Semir Ataullah
Lübnanlı gazeteci - yazar
TT

Hitler'in kitabı Kavgam’ın yüzüncü yılı

18 Temmuz 1925'te, eski Çavuş Adolf Hitler'in Kavgam adlı kitabının ilk baskısı Münih'te yayınlandı. Kitabın dağıtımı ve satışı mütevazıydı çünkü yazarının şöhreti mütevazıydı. Ancak çok geçmeden her şey değişti. Kavgam, yazarı Nazi Partisi'nin lideri olduktan sonra 10 milyon sattı. Ama sahibinin yükselişi durmayacaktı. Eski ressam Almanya Şansölyesi olacak, ardından Almanya'yı ve dünyayı savaşa sürükleyecekti. Sonra bir dizi zaferin ardından büyük yenilgi geldi ve metresi dahil bazı kurmaylarıyla birlikte Berlin'deki sığınağında intihar etti.

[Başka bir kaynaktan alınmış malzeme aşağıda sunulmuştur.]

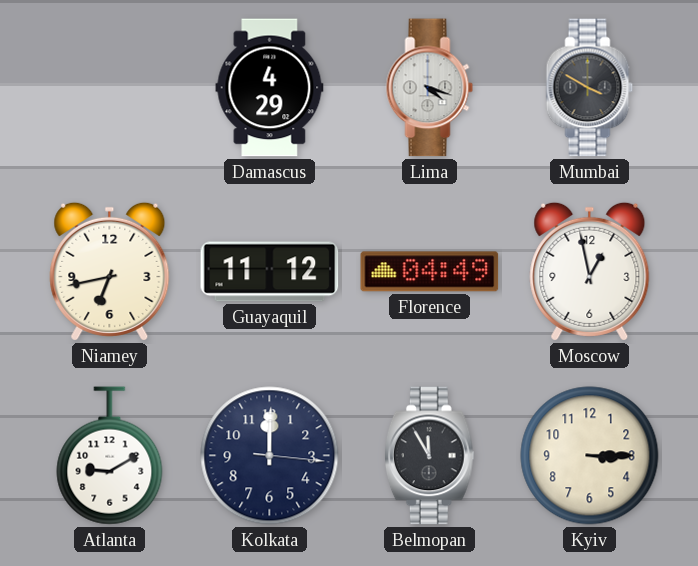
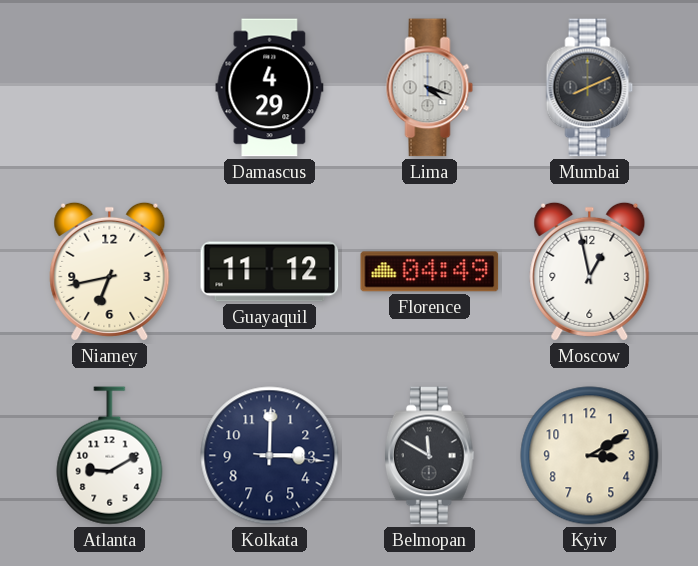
Mumbai: 3:50 -> 8:11
Kolkata: 12:00 -> 3:00
Belmopan: 11:55 -> 11:50
Kyiv: 3:15 -> 3:10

Kavgam, Hitler hakkında çok şey açıklayan ve gizleyen, otobiyografi ve siyasi ideoloji karışımı bir kitaptır. Yazar, katı ve disiplinli bir babaya rağmen, memleketi Avusturya'da mutlu bir çocukluk geçiren hakikat arayıcısı olarak kendisini tanımlıyor. Annesinin 1907'deki ölümü Hitler için yıkıcı bir darbe oldu ve bundan sonra Hitler, Yahudiler ve antisemitist ideolojiyle ilk kez karşılaştığı Viyana'ya taşındı. Viyana'daki yaşam, Avusturya-Macaristan İmparatorluğu'na duyduğu nefreti yoğunlaştırdı ve Hitler, Alman kültürünün tek gerçek yurdunun Almanya olduğuna inanmaya başladı. Hitler, 1912'de gerçek anlamda Alman olduğunu düşündüğü Münih'e taşındı. 1914'te Birinci Dünya Savaşı'nın patlak vermesi, ona bir askerin hayatını deneyimleme fırsatı verdi. Hitler için askerlik, eğitiminin en büyük başarısı ve hatiplik kariyerinin ilham kaynağıydı. Alman ordusunun kahramanca eylemlerini hatırlatan Hitler, ülkenin çöküşünden Yahudileri ve Marksistleri sorumlu tuttu.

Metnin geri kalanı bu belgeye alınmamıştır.